In conclusion, if allowed, your dog would love to chow down one or a few delicious hot dogs. He may beg you to get some or maybe sneak one off the table while you’re not looking. So, can dogs eat hot dogs? Well, if your pooch happens to get a hot dog and gobbles it down before you are able to stop him, then don’t panic. This will not cause a lot of damage and he should be fine. But, one too many can be a bad idea.
As discussed in the article, not only are hot dogs unhealthy for your pooch because they are made from processed meat, are high in calories, fat and sodium and also contain garlic and onion powder that can be toxic for your dog, but also, the shape and size of the hot dog can be a choking hazard, especially if your pet swallows his food without chewing it.
While it may be fine to give your pooch a hot dog on a rare occasion, there are loads of healthy treats that are pooch appropriate and can be healthier for your pet.

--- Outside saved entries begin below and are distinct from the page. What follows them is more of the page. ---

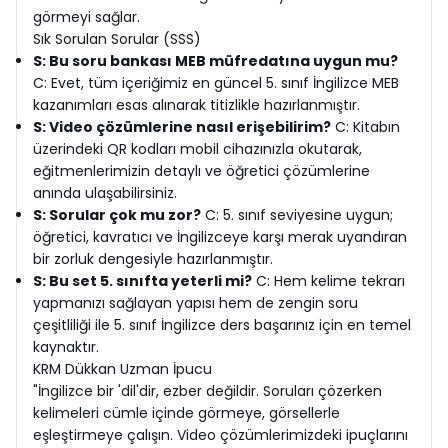
görmeyi sağlar.
Sık Sorulan Sorular (SSS)
S: Bu soru bankası MEB müfredatına uygun mu?
C: Evet, tüm içeriğimiz en güncel 5. sınıf İngilizce MEB
kazanımları esas alınarak titizlikle hazırlanmıştır.
S: Video çözümlerine nasıl erişebilirim?
C: Kitabın
üzerindeki QR kodları mobil cihazınızla okutarak,
eğitmenlerimizin detaylı ve öğretici çözümlerine
anında ulaşabilirsiniz.
S: Sorular çok mu zor?
C: 5. sınıf seviyesine uygun;
öğretici, kavratıcı ve İngilizceye karşı merak uyandıran
bir zorluk dengesiyle hazırlanmıştır.
S: Bu set 5. sınıfta yeterli mi?
C: Hem kelime tekrarı
yapmanızı sağlayan yapısı hem de zengin soru
çeşitliliği ile 5. sınıf İngilizce ders başarınız için en temel
kaynaktır.
KRM Dükkan Uzman İpucu
"İngilizce bir 'dil'dir, ezber değildir. Soruları çözerken
kelimeleri cümle içinde görmeye, görsellerle
eşleştirmeye çalışın. Video çözümlerimizdeki ipuçlarını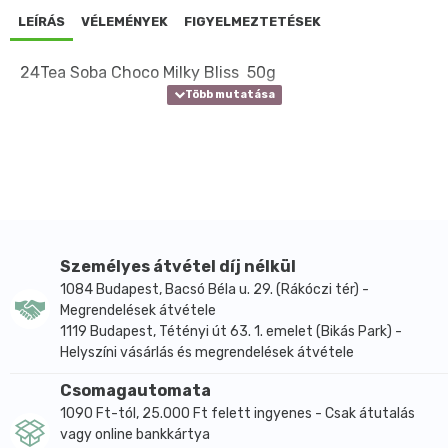
LEÍRÁS
VÉLEMÉNYEK
FIGYELMEZTETÉSEK
24Tea Soba Choco Milky Bliss 50g
Személyes átvétel díj nélkül
1084 Budapest, Bacsó Béla u. 29. (Rákóczi tér) -
Megrendelések átvétele
1119 Budapest, Tétényi út 63. 1. emelet (Bikás Park) -
Helyszíni vásárlás és megrendelések átvétele
Csomagautomata
1090 Ft-tól, 25.000 Ft felett ingyenes - Csak átutalás
vagy online bankkártya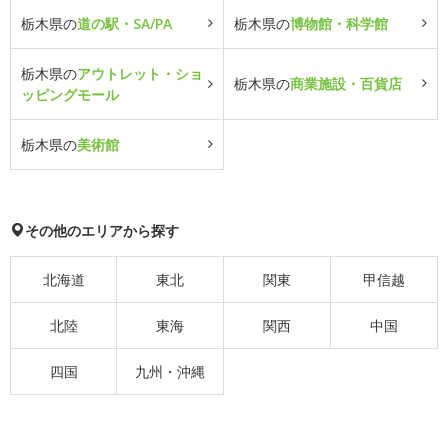
栃木県の
道の駅・SA/PA
栃木県の
博物館・科学館
栃木県の
アウトレット・ショ
栃木県の
商業施設・百貨店
ッピングモール
栃木県の
美術館
その他のエリアから探す
北海道
東北
関東
甲信越
北陸
東海
関西
中国
四国
九州・沖縄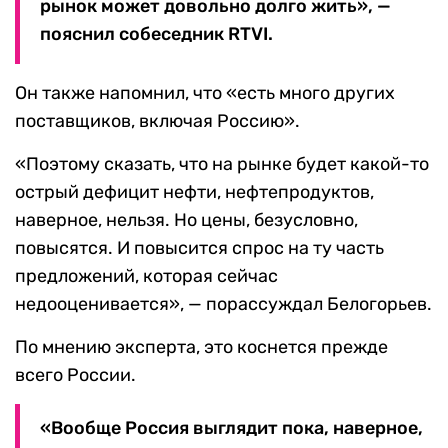
рынок может довольно долго жить», —
пояснил собеседник RTVI.
Он также напомнил, что «есть много других
поставщиков, включая Россию».
«Поэтому сказать, что на рынке будет какой-то
острый дефицит нефти, нефтепродуктов,
наверное, нельзя. Но цены, безусловно,
повысятся. И повысится спрос на ту часть
предложений, которая сейчас
недооценивается», — порассуждал Белогорьев.
По мнению эксперта, это коснется прежде
всего России.
«Вообще Россия выглядит пока, наверное,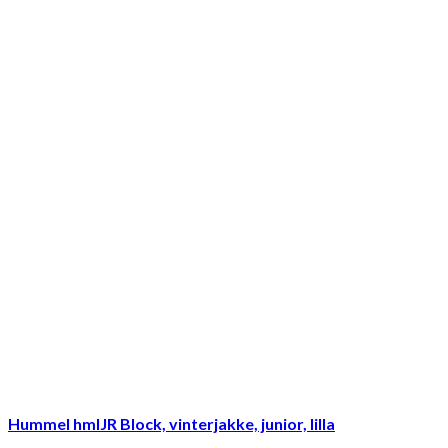
Hummel hmlJR Block, vinterjakke, junior, lilla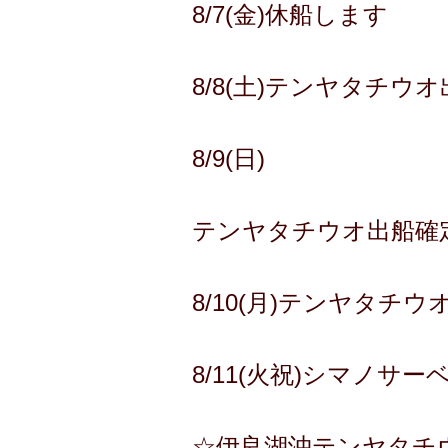
8/7(金)休船します
8/8(土)テンヤタチウ
8/9(日)
テンヤタチウオ出船確定
8/10(月)テンヤタチ
8/11(火祝)シマノサ
☆伊良湖沖テンヤタチ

Your vet clinic or pet store is sure to have healthier treats that you could stock up on to feed your pet, while you’re eating a hot dog. Also, if you do give him a hot dog, make sure to cut it into small pieces to prevent your pet from choking on it.
So, whenever you’re having a cookout and your pooch joins you, make sure to use your discretion before you begin sharing your hot dogs with him. Always remember that your pet will thrive and be healthy on dog food and any other food, including a hot dog, should be a rare treat.